The Idol and the Avatar: Barack Obama, the second socialist politician from Illinois elected President of the USA, borrows some mojo from the first.



"The president addressed Congress the other day. I don't know which was scarier -- the speech, or Congress cheering him on. He invoked Lincoln. Whenever a president is going to get us in serious trouble, they always use Lincoln." --

Victor Milson, space adviser to the U.S. president, reporting ominous news from home to his friend Dr. Heywood Floyd (who is in the vicinity of Jupiter); from the film 2010: The Year We Make Contact.



While it cares little for customary piety, our ruling Nomenklatura displays the intolerant fervor of Paradise-bound Jihadis in defending the sanctity of the Almighty State and its avatars. In that pantheon there is none holier than the martyred founder of the Second (or People's) American Republic -- Abraham the Almighty, whose sacred likeness sits in stoic majesty in the Imperial Capital's most celebrated pagan cathedral.


















Despite the fact that the candidate had a background barren of worthwhile accomplishments and a political vita that could be inscribed on the note inside a fortune cookie, Barack Obama's followers -- most likely in the thrall of a campaign-generated meme -- routinely compared him to Jesus.


Lincoln, by way of contrast, wasn't deified in this fashion until
after his assassination. Now that he's scant weeks away from being garlanded with Caesar's crown and swaddled in the Imperial purple, the media's image-makers have joined in the chorus of deification, widely and shamelessly anointing him son and heir to Abraham the Divine.


In fact, Obama is the beneficiary of what could be called an affirmative action apotheosis: He's being sanctified before he's had an opportunity to
do anything. Already, even before the Electoral College has assembled to cast its votes, Obama is being treated as the sitting president: He is conducting business with Congress and state governors, and reporters at press conferences convened by the "Office of the President-Elect" are required to stand as one in solemn, chastened reverence as His Holiness strides to the microphone, presumably hovering an appropriate distance above the ground so as not to be soiled by contact with the mundane.




(Don't bother to watch the whole thing; just take note of the first few seconds in which Obama bids the chastened throng to be seated.)


The first Lincoln, we should recall, was not greeted as a savior; instead, his election-by-plurality as a regional candidate was the result of a freak political bank-shot, and its impact immediately flung seven states from the Union.



Obama's ascent, by way of contrast, has had exactly the opposite effect. Rather than contemplating secession, state governments are looking forward with eagerness to Obama's reign, and governors are panting after the "stimulus" subsidies the Holy One has promised for public works projects.



Unlike banks accused of "hoarding" cash, and consumers who have quite wisely decided to pare down household spending, the state-level specimens of the political class aren't inclined toward thrift.

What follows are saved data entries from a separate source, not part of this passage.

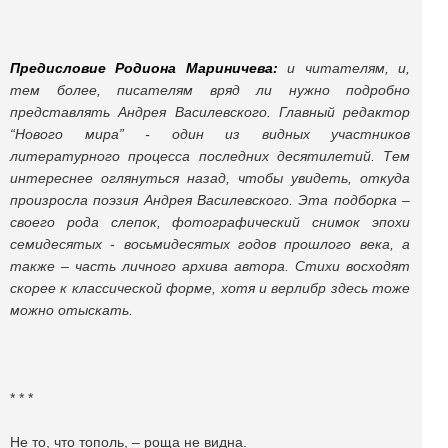
Предисловие Родиона Мариничева:
и читателям, и,
тем более, писателям вряд ли нужно подробно
представлять Андрея Василевского. Главный редактор
“Нового мира” - один из видных участников
литературного процесса последних десятилетий. Тем
интереснее оглянуться назад, чтобы увидеть, откуда
произросла поэзия
Андрея
Василевского. Эта подборка –
своего рода слепок, фотографический снимок эпохи
семидесятых - восьмидесятых годов прошлого века, а
также
–
часть личного архива автора. Стихи восходят
скорее к классической форме, хотя и верлибр здесь тоже
можно отыскать.
* * *
Не то, что тополь, – роща не видна.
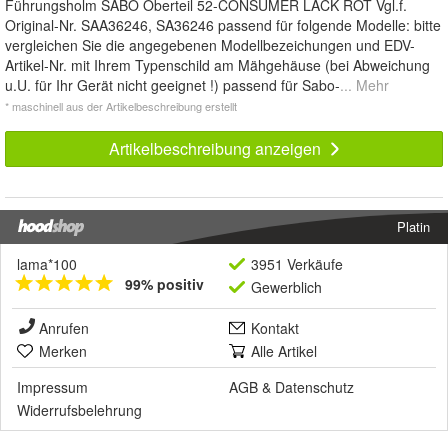
Führungsholm SABO Oberteil 52-CONSUMER LACK ROT Vgl.f.
Original-Nr. SAA36246, SA36246 passend für folgende Modelle: bitte
vergleichen Sie die angegebenen Modellbezeichungen und EDV-
Artikel-Nr. mit Ihrem Typenschild am Mähgehäuse (bei Abweichung
u.U. für Ihr Gerät nicht geeignet !) passend für Sabo-
... Mehr
* maschinell aus der Artikelbeschreibung erstellt
Artikelbeschreibung anzeigen
Platin
lama*100
3951 Verkäufe
99% positiv
Gewerblich
Anrufen
Kontakt
Merken
Alle Artikel
Impressum
AGB
&
Datenschutz
Widerrufsbelehrung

In pleading for Washington to shower them with plundered wealth, thereby preventing the need to thin the ranks of publicly supported parasites, the nation's governors have explicitly promised the incoming Obama Regime: You send it, we'll spend it.

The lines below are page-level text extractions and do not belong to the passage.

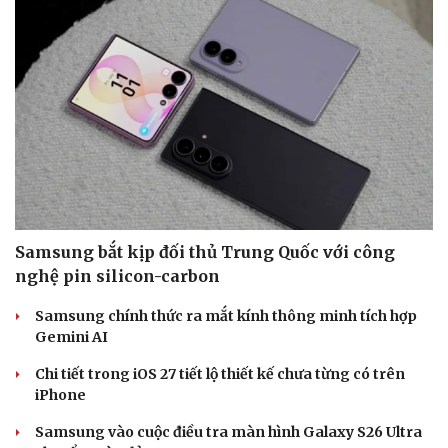
Sức khỏe
Đời sống
Dinh dưỡng - món ngon
Nhà đẹp
Cây thuốc
Blog
Sản phụ khoa
Tình yêu - Gia đình
Nhi khoa
Samsung bắt kịp đối thủ Trung Quốc với công
Nam khoa
nghệ pin silicon-carbon
Làm đẹp - giảm cân
Phòng mạch online
Samsung chính thức ra mắt kính thông minh tích hợp
Ăn sạch sống khỏe
Gemini AI
Chi tiết trong iOS 27 tiết lộ thiết kế chưa từng có trên
iPhone
Samsung vào cuộc điều tra màn hình Galaxy S26 Ultra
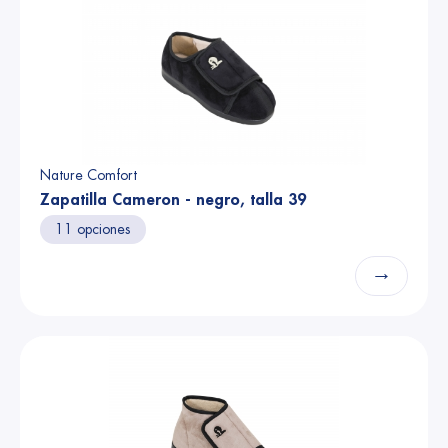
Nature Comfort
Zapatilla Cameron - negro, talla 39
11 opciones
→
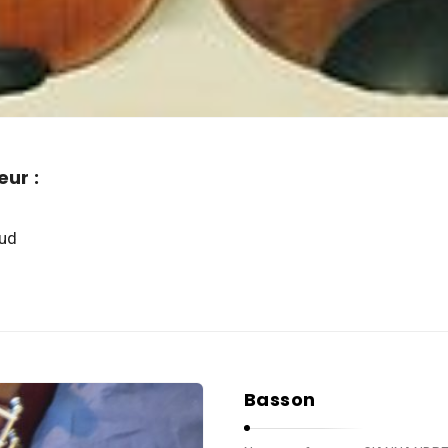
ur :
ud
Basson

So Obama won't confront a crisis of "disunion" from the moment he places his hand on whatever holy book he chooses next January 20 and perjures himself by promising to protect a Constitution for which he has no documentable respect. Like nearly all of those who held the office since Lincoln, Obama (at least on the basis of what record he's compiled, and his public statements) is a devotee of what Marxist historian George P. Fletcher calls "The Secret Constitution" -- an unwritten document that transposes the existing Constitution, which created a decentralized republic into a unitary state with an all-powerful central government.

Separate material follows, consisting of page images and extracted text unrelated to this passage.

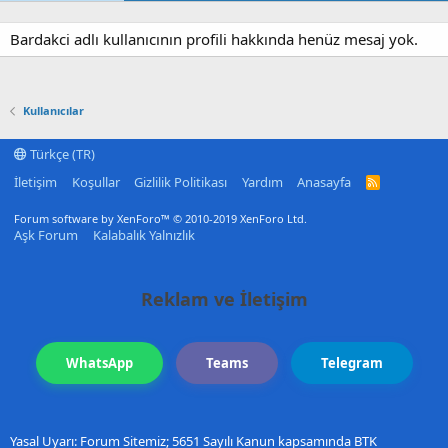
Bardakci adlı kullanıcının profili hakkında henüz mesaj yok.
Kullanıcılar
Türkçe (TR)
İletişim
Koşullar
Gizlilik Politikası
Yardım
Anasayfa
R
S
S
Forum software by XenForo™
© 2010-2019 XenForo Ltd.
Aşk Forum
Kalabalık Yalnızlık
Reklam ve İletişim
WhatsApp
Teams
Telegram
Yasal Uyarı: Forum Sitemiz; 5651 Sayılı Kanun kapsamında BTK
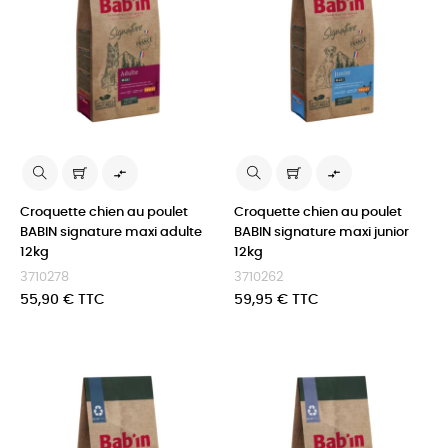


Croquette chien au poulet
Croquette chien au poulet
BABIN signature maxi adulte
BABIN signature maxi junior
12kg
12kg
3710278
3710262
Prix
Prix
55,90 € TTC
59,95 € TTC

It's not well remembered now, but
Lincoln was perfectly willing to permit slavery to exist in perpetuity, and to allow restive states to be independent in everything but name, as long as Washington, D.C. was able to continue collecting the taxes necessary to keep its bondholders happy.


In
his first Inaugural Address, Lincoln put forward the remarkable claim that the Union -- which he described, in near-theological terms, as an eternal and indivisible entity -- "is much older than the Constitution" and the states that formed it. For this reason it was impermissible to permit any of its constituent states to depart, since this would make the Union "less perfect than before the Constitution, having lost the vital element of perpetuity."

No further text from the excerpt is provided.